The Long-term Limits of Punishment
One of the main themes of No Drama Discipline is the idea that as parents we must always protect the connection we have with our children. This isn’t always my first instinct when my daughter has just swung a scarf over her brother’s face as he practices his piano lesson. Protecting our connection means that if we’re setting limits we’ll be aware that a kid’s emotional brain isn’t fully capable of controlling every impulse and feeling. Therefore we won't seek to punish our child when teaching consequences can achieve far more lasting results. According to the authors, punishment is a short-term reaction that carries very little intrinsic learning potential—the child learns to fear you but hasn’t been given the “scaffolding” needed to internalize the lesson himself.
Connected parenting makes a point of circling back to the child at some point to help him or her process—at their developmental level—emotions. I'll admit that not every parent has the ability to be aware of his or her own emotions, never mind be able to help a child become aware of them. But my guess is that the authors assume that parents must be willing to recognize if they cannot perform this basic step in the No Drama Discipline tool kit and will be willing to get help increasing their own emotional intelligence elsewhere. The result of parenting children with connection/teaching—not control/compliance—as the main objective is children who become adults that are more adaptive and prepared to respond to challenges in the world.

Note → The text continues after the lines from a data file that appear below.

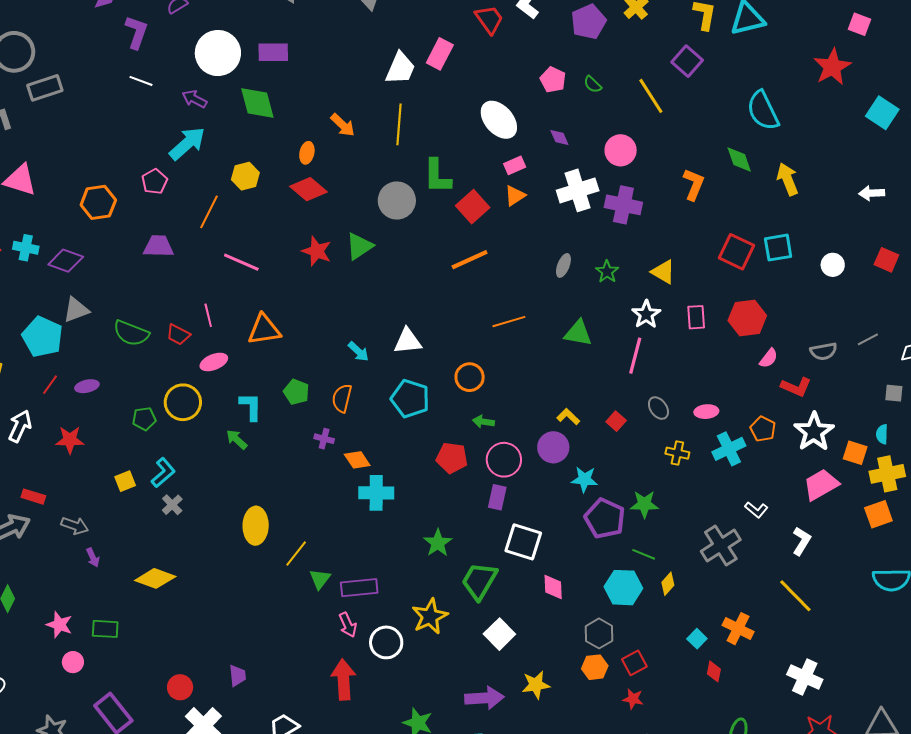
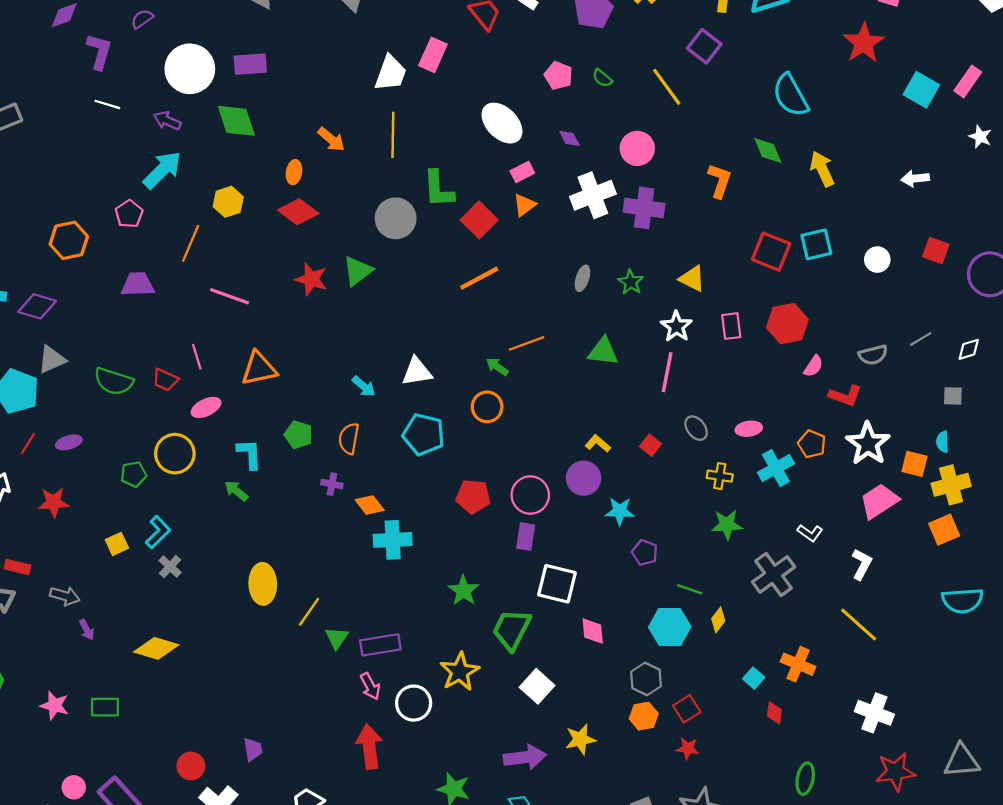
green arrow: (483, 422) -> (497, 367), moved, turned 30
green star: (644, 504) -> (727, 525), moved
purple pentagon: (605, 518) -> (645, 553), size x0.6
pink circle: (73, 662) -> (74, 787), moved

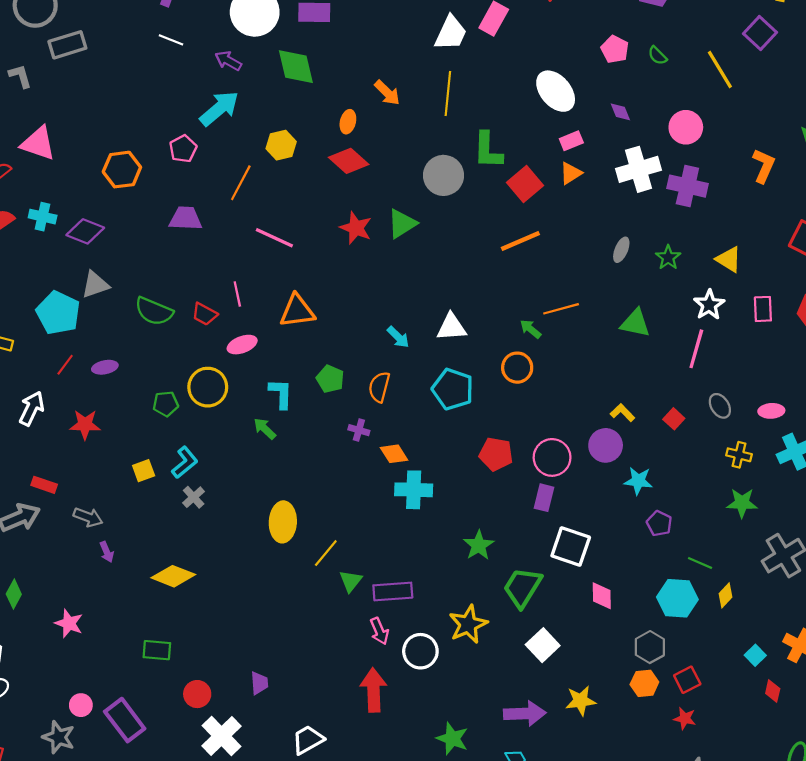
green rectangle: (105, 707) -> (157, 650), moved

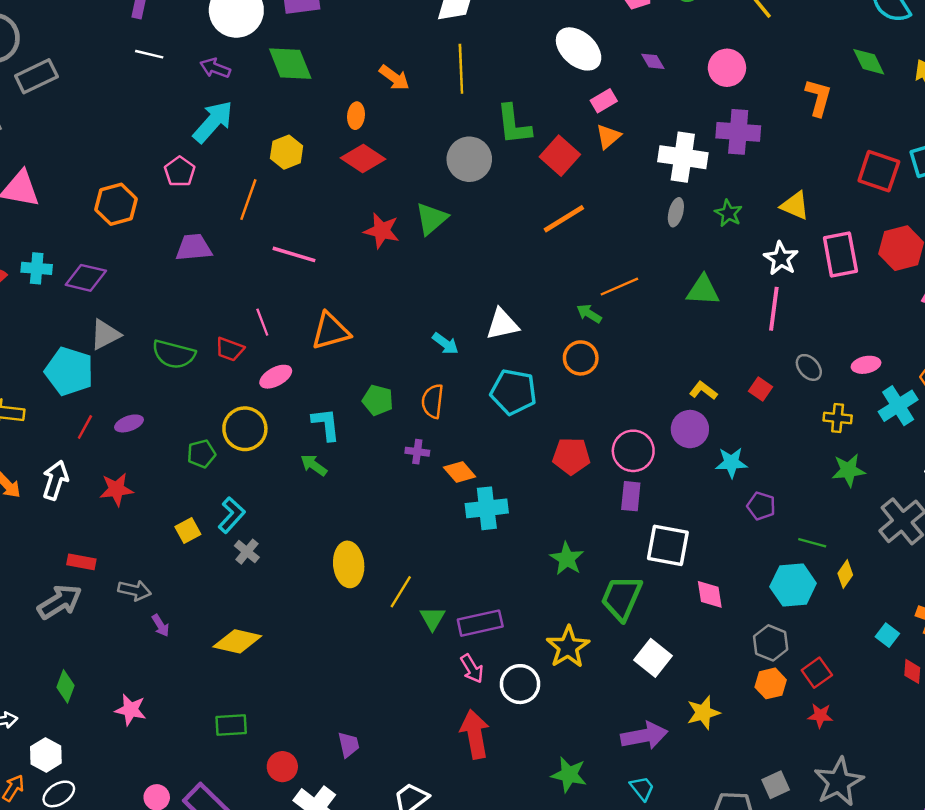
white cross: (638, 169) -> (683, 157), moved, turned 33
pink rectangle: (763, 309) -> (840, 254), size x1.5

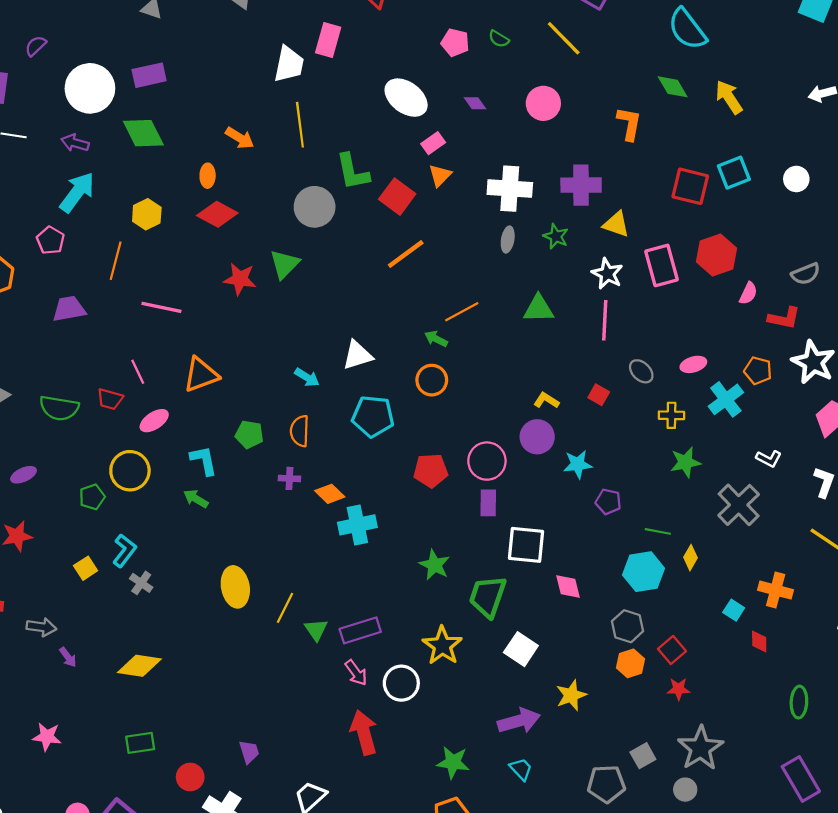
purple cross: (738, 132) -> (581, 185), moved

No Magic Wands, Just the Basics
No Drama Discipline offers many examples of how to implement a parenting philosophy that values your long-term relationship with your child. But what I appreciate about Siegel and Bryson's leadership in this book is what seems to be their implicit faith in the plasticity of their own methods; Though the examples are very helpful (I loved the illustrations and "Connect and Redirect Refrigerator Sheet"), it's impossible to explain every possible situation in which their methods can be tested. I'm glad they didn't try.
My first response to their table of contents was to jump to the last section of the book which contained the author's stories of either "flipping their own lid" (Dan) or dealing with a kid that responds to absolutely none of the methods that the book teaches (Tina). None of the No Drama Discipline techniques fits perfectly into all real-world situations. The authors acknowledged these limitations and exceptions and had the courage to basically say, "it's not all-or-nothing." They know that their advice will not be a magic wand which you can use and expect to get immediate results. No Drama Discipline is a slow-release fertilizer that will add to your existing repertoire of personal and spiritual growth as parents.
There will be some readers that will have wanted to see the authors write an encyclopedia for every possible situation a parent encounters related to disciplining a child. In fact, I appreciated Siegel and Bryson's use of repetition of their concepts through the book and considered this far better than many other self-help books that overload the reader with complexity. What you get instead from No Drama Discipline is a curated selection of some of the best "pillar concepts" on which some of the most successful professional family and child therapies are based.
I will highly recommend this book to the couples and families in my own private practice. It’s a short read--only six chapters--and it will challenge you to find your own distinctive recipe for discipline in the truest sense of the word—teaching.